### Activity
In the records below, find every line that contains "Calendar" and list it.

### Data extract
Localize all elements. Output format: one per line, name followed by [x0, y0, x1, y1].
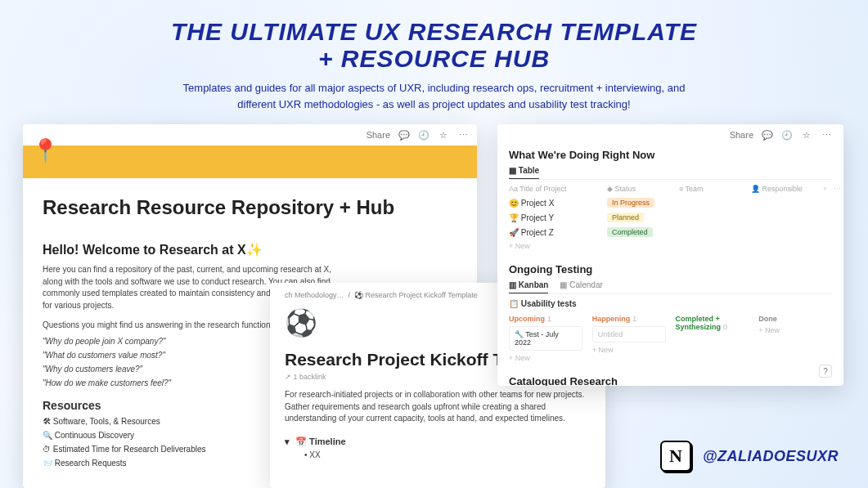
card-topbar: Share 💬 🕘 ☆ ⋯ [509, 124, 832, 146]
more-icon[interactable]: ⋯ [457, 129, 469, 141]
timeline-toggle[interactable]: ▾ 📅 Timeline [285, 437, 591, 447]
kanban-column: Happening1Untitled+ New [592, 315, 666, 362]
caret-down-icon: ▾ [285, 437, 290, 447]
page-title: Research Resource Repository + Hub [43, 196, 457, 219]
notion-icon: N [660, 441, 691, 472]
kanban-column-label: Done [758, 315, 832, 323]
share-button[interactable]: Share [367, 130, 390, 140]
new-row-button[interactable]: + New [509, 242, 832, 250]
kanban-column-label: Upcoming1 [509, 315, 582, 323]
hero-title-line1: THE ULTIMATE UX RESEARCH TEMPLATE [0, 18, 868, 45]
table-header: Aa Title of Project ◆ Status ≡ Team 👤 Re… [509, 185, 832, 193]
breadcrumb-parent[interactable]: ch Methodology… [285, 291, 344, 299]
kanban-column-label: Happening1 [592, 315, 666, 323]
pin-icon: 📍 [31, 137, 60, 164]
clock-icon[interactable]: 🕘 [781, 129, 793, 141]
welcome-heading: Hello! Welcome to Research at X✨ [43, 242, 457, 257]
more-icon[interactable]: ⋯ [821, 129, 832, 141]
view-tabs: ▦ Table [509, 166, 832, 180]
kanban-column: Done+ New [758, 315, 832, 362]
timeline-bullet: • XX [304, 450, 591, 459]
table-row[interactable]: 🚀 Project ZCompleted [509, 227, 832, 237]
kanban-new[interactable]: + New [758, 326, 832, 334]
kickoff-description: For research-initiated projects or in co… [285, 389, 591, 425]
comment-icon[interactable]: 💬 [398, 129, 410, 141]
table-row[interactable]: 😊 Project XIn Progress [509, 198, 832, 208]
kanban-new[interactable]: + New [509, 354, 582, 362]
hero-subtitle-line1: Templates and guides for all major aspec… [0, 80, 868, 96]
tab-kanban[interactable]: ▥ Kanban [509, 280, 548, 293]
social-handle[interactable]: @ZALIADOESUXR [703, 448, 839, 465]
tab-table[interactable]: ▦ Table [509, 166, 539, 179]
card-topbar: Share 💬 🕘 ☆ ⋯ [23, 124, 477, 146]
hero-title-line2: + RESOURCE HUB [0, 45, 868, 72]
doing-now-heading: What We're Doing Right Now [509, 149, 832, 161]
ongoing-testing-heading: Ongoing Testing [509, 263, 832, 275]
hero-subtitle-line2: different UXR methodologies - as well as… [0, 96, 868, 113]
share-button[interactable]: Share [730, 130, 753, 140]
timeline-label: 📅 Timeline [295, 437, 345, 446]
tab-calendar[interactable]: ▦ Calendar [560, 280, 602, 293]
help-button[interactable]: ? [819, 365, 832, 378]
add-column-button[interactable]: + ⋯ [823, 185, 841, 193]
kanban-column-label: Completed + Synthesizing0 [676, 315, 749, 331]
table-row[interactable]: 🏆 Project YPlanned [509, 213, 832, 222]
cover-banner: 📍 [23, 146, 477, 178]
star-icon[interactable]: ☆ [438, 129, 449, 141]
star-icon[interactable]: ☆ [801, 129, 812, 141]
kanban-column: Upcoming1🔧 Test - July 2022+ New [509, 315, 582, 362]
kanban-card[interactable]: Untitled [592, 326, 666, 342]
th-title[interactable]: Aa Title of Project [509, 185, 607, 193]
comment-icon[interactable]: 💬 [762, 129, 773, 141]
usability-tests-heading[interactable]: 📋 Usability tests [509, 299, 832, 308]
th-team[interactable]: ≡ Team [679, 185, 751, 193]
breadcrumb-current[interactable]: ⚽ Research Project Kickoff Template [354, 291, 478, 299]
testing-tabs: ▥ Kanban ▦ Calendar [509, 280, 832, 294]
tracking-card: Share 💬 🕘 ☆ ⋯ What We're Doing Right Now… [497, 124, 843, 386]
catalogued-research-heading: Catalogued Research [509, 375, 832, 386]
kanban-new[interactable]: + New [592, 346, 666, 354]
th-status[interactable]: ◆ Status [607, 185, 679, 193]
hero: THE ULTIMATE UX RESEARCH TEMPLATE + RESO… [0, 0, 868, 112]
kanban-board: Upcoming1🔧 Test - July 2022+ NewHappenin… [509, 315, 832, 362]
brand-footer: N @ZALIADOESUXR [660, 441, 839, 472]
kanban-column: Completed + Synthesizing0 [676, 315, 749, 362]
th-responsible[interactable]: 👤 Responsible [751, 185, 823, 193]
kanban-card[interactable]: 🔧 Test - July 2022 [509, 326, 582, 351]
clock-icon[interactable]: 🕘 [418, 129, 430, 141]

* * *

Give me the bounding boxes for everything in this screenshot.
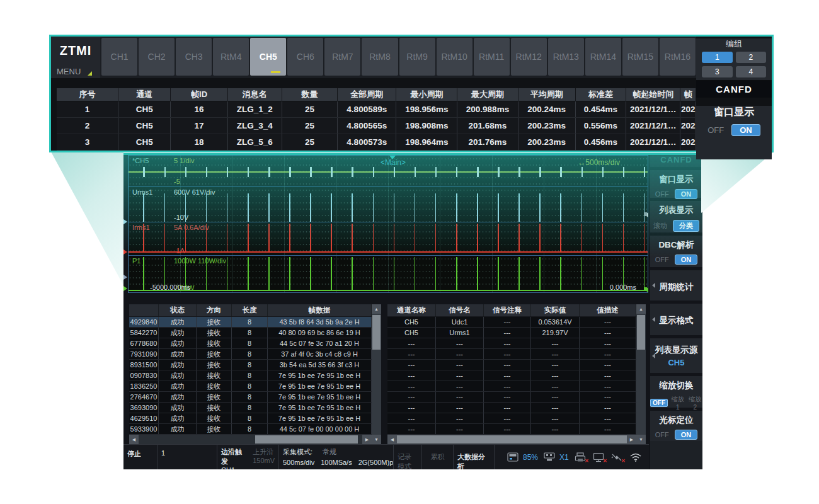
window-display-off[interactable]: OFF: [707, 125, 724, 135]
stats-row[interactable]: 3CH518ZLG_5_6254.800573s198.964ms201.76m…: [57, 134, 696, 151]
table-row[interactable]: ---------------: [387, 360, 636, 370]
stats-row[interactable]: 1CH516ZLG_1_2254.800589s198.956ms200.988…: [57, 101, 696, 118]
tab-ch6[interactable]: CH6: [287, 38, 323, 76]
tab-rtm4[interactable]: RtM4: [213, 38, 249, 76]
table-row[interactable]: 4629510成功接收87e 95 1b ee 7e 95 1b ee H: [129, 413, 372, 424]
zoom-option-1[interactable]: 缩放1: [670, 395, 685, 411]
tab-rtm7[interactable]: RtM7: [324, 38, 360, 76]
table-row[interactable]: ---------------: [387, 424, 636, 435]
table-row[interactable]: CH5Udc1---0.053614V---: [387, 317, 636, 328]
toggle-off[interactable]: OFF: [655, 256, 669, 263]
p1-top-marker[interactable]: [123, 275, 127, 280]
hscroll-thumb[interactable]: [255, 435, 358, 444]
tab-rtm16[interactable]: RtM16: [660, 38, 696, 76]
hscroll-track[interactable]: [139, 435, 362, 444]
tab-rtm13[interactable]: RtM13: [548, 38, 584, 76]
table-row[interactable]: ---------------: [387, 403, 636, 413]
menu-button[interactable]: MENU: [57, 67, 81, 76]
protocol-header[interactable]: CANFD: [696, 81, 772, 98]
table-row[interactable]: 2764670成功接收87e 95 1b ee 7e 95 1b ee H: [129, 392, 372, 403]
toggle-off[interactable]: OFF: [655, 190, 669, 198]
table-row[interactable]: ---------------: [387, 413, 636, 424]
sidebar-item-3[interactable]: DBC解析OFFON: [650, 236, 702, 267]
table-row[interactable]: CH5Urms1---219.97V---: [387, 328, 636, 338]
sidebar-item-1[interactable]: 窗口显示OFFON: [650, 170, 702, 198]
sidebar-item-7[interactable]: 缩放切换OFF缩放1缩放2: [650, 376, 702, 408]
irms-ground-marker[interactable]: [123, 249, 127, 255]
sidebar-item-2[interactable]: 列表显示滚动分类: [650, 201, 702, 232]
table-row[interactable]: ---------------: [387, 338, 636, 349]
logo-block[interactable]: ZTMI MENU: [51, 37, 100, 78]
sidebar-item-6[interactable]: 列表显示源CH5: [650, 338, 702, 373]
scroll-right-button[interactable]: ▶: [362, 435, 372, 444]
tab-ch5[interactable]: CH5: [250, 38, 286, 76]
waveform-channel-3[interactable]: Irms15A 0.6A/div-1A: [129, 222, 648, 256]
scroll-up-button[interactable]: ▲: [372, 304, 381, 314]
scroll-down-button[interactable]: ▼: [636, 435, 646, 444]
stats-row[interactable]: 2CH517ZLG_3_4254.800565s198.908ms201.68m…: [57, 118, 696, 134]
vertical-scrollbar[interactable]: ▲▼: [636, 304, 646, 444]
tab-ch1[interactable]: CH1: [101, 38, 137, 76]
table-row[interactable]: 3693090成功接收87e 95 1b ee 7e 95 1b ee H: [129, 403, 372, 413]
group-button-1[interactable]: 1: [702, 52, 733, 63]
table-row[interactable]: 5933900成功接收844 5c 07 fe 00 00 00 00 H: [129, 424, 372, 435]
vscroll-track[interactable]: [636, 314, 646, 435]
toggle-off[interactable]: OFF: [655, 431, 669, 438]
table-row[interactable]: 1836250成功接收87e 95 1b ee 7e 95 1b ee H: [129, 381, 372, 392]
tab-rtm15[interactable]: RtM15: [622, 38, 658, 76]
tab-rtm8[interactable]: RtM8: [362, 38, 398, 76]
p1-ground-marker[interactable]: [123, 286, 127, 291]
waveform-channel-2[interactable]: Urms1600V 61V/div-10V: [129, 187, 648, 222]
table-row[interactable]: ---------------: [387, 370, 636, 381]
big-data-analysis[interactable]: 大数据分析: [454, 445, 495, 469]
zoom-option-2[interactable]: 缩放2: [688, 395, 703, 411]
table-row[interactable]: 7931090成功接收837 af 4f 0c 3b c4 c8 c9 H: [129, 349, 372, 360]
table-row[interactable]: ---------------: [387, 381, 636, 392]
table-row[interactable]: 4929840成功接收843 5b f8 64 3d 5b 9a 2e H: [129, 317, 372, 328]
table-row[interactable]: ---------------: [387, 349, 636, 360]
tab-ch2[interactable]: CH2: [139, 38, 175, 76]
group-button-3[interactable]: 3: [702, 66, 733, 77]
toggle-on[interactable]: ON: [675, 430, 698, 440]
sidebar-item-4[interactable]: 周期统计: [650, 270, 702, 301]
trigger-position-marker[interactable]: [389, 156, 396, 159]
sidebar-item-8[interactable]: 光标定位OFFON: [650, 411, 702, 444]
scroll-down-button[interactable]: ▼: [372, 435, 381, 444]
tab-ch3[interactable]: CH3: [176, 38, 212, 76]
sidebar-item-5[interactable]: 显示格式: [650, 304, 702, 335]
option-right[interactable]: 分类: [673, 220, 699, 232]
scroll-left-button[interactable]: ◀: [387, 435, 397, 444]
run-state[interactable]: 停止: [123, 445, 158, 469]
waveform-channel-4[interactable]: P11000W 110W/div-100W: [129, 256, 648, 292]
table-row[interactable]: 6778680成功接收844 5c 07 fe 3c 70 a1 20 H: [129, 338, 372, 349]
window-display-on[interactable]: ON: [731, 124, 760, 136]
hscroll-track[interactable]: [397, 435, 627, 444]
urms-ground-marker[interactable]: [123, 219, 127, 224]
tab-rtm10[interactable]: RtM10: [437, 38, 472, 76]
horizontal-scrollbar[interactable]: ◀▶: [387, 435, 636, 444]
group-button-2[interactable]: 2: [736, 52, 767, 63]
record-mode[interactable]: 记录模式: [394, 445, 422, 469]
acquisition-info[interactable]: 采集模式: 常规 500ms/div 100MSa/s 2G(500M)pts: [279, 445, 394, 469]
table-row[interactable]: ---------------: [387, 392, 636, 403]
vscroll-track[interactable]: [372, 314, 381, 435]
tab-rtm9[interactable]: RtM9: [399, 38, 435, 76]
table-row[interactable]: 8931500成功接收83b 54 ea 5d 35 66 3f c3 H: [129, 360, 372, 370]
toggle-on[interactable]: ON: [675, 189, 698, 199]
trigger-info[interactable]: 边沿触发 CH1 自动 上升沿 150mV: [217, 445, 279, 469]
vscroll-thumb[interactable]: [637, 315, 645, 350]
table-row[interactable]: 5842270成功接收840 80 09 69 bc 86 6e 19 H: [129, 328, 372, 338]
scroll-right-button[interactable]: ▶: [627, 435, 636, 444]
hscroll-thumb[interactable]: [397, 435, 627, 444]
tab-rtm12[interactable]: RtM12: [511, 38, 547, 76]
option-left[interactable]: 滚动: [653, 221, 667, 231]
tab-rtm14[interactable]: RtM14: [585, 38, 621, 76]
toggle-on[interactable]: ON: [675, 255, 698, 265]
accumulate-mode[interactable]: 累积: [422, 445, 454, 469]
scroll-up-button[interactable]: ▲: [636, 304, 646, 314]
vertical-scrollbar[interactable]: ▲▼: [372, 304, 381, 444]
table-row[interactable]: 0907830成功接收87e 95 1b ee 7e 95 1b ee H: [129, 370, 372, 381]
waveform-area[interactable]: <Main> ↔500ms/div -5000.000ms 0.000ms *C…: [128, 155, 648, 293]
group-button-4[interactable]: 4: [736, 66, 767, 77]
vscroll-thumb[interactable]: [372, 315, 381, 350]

### Response to this task
tab-calendar[interactable]: ▦ Calendar [560, 280, 602, 293]
testing-tabs: ▥ Kanban ▦ Calendar [509, 280, 832, 294]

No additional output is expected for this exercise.